Exercise instructions
The data should be restated word for word, in full.
·····
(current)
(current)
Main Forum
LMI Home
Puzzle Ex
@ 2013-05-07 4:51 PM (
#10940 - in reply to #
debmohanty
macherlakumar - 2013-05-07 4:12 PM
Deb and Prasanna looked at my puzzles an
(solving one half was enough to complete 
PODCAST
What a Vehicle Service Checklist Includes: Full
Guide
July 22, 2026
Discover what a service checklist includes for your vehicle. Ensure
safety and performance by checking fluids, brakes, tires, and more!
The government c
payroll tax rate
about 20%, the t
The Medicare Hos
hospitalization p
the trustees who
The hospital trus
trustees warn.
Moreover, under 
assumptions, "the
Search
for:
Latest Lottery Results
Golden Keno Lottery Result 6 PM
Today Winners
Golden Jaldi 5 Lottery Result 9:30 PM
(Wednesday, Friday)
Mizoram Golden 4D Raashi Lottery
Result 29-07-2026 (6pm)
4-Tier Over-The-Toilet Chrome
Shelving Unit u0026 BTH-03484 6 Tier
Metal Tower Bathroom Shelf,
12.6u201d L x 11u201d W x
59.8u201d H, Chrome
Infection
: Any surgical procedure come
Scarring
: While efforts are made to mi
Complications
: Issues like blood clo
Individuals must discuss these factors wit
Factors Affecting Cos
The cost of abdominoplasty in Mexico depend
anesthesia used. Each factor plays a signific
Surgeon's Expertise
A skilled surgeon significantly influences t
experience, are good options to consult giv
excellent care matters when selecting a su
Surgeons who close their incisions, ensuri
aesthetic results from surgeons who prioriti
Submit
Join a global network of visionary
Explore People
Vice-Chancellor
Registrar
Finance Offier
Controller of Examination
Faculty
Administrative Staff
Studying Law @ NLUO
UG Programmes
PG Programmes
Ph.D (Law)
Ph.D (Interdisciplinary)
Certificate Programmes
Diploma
·····
Exercise response
(current)
(current)
Main Forum
LMI Home
Puzzle Ex
@ 2013-05-07 4:51 PM (
#10940 - in reply to #
debmohanty
macherlakumar - 2013-05-07 4:12 PM
Deb and Prasanna looked at my puzzles an
(solving one half was enough to complete 
PODCAST
What a Vehicle Service Checklist Includes: Full
Guide
July 22, 2026
Discover what a service checklist includes for your vehicle. Ensure
safety and performance by checking fluids, brakes, tires, and more!
The government c
payroll tax rate
about 20%, the t
The Medicare Hos
hospitalization p
the trustees who
The hospital trus
trustees warn.
Moreover, under 
assumptions, "the
Search
for:
Latest Lottery Results
Golden Keno Lottery Result 6 PM
Today Winners
Golden Jaldi 5 Lottery Result 9:30 PM
(Wednesday, Friday)
Mizoram Golden 4D Raashi Lottery
Result 29-07-2026 (6pm)
4-Tier Over-The-Toilet Chrome
Shelving Unit u0026 BTH-03484 6 Tier
Metal Tower Bathroom Shelf,
12.6u201d L x 11u201d W x
59.8u201d H, Chrome
Infection
: Any surgical procedure come
Scarring
: While efforts are made to mi
Complications
: Issues like blood clo
Individuals must discuss these factors wit
Factors Affecting Cos
The cost of abdominoplasty in Mexico depend
anesthesia used. Each factor plays a signific
Surgeon's Expertise
A skilled surgeon significantly influences t
experience, are good options to consult giv
excellent care matters when selecting a su
Surgeons who close their incisions, ensuri
aesthetic results from surgeons who prioriti
Submit
Join a global network of visionary
Explore People
Vice-Chancellor
Registrar
Finance Offier
Controller of Examination
Faculty
Administrative Staff
Studying Law @ NLUO
UG Programmes
PG Programmes
Ph.D (Law)
Ph.D (Interdisciplinary)
Certificate Programmes
Diploma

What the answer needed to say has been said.